Following feedback on the proposal to establish the STIP Bridge, it was agreed to involve the LTIPP Advisors in this process with the mission to “help applicants gain insights into their proposals. This not only guides applicants through the process but also ensures that the DAO will review better proposals.”
Despite the inclusion of Advisors, this process does not involve the Council, leading us to believe that this addendum places a significant burden on the delegates who must review all the proposals. One of the reasons for the LTIPP was precisely to avoid this excessive burden. Moreover, the optimistic model adopted in this phase could raise concerns about the real control the DAO will have over these proposals, as reviewing six months of data for each applicant is time-consuming.
For this reason, we decided to accompany each application we reviewed with a brief report. We ask the delegates not to take this as an in-depth or definitive basis for deciding your vote, but rather as a high level overview that can potentially raise questions for your own analysis.
Regarding Stella, their KPIs were:
According to their final report and the metrics provided by OBL, the outcomes in the distribution of incentives were good. They achieved the targets for TVL, leveraged positions, and user engagement.
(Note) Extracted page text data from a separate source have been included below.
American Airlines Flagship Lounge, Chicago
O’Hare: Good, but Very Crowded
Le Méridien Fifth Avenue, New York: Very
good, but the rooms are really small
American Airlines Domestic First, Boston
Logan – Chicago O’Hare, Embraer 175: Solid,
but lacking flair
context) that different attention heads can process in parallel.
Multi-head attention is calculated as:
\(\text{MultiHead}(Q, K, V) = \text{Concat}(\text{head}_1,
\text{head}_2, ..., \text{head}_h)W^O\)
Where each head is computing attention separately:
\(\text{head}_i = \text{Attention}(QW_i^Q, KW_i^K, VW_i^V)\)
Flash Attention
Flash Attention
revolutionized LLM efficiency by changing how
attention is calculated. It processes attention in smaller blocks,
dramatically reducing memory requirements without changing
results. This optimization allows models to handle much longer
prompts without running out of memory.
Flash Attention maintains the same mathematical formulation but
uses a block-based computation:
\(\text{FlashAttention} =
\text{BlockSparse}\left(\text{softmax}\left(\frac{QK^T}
When reviewing the addendum, our main concern was stickiness, given the significant drop in TVL after incentives ended. They explained that:
1- The LRT and EigenLayer narrative has faded out, so the borrowing activity in these pools have reduced significantly over past weeks.
2- They realized that lending is not that attractive without incentives
Something interesting is that, despite not including it in their bi-weekly reports, they informed us that for “leveragoors”, the incentives were fixed to 20% top up on profitable positions. If the leveragoor’s position was negative, no incentives were given. This was done to incentivise good behaviour and prevent sybil.
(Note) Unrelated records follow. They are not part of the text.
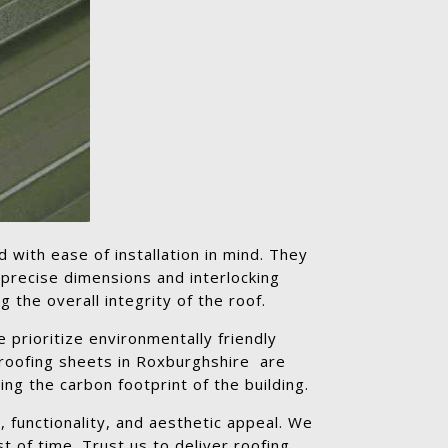
d with ease of installation in mind. They
 precise dimensions and interlocking
 the overall integrity of the roof.
 prioritize environmentally friendly
 roofing sheets in Roxburghshire are
ng the carbon footprint of the building.
 functionality, and aesthetic appeal. We
t of time. Trust us to deliver roofing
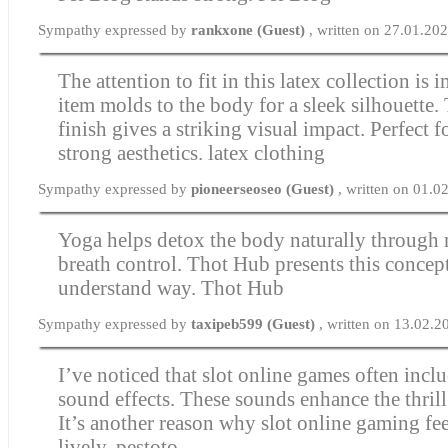
Sympathy expressed by
rankxone (Guest)
, written on 27.01.20
The attention to fit in this latex collection is
item molds to the body for a sleek silhouette.
finish gives a striking visual impact. Perfect
strong aesthetics.
latex clothing
Sympathy expressed by
pioneerseoseo (Guest)
, written on 01.
Yoga helps detox the body naturally throug
breath control. Thot Hub presents this concept
understand way.
Thot Hub
Sympathy expressed by
taxipeb599 (Guest)
, written on 13.02.2
I’ve noticed that slot online games often incl
sound effects. These sounds enhance the thrill
It’s another reason why slot online gaming fee
lively.
pestoto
For more data and their answers, please review the Discord.
For lending pools, they managed incentives discretionally, considering the need of adapting to market trends and conditions (such as LRTs narrative).
Finally, we believe that it’s good that they set KPIs for this addendum.
Conclusions
Stella showed good results during incentives distribution. Acknowledging the stickiness issue, they enabled a points strategy. It’s quite early to determine the reasons for the drop in TVL, but more research is needed to avoid incentivizing strategies that bring mostly mercenary liquidity.